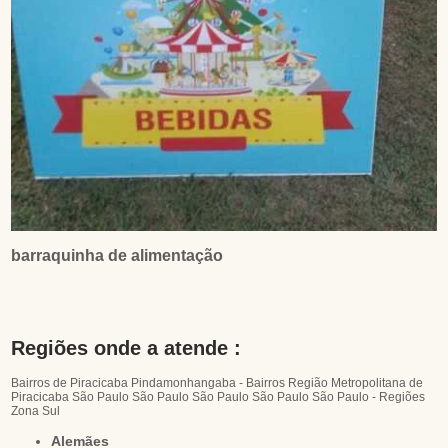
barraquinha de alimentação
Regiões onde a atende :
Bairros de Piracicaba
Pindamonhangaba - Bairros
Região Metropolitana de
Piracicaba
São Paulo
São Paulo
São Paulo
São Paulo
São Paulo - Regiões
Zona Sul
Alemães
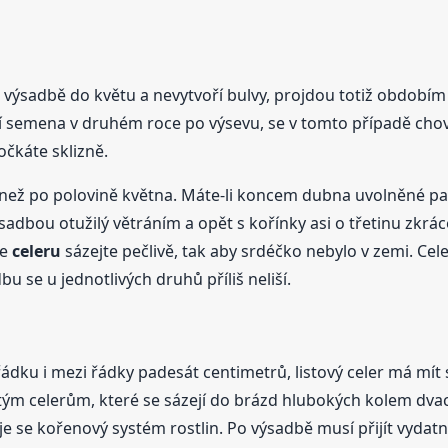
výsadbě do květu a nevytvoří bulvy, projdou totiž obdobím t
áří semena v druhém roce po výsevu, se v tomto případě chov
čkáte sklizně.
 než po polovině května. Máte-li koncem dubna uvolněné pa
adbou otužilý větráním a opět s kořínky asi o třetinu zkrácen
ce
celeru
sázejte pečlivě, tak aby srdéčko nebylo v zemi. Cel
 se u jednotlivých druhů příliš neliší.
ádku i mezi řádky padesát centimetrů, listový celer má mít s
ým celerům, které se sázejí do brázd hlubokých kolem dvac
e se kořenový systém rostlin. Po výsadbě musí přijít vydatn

• [Required work]
Which lines above hold the string "Regiões"? Please copy all of them.

• [Problem solution]
Regiões onde a atende :
São Paulo - Regiões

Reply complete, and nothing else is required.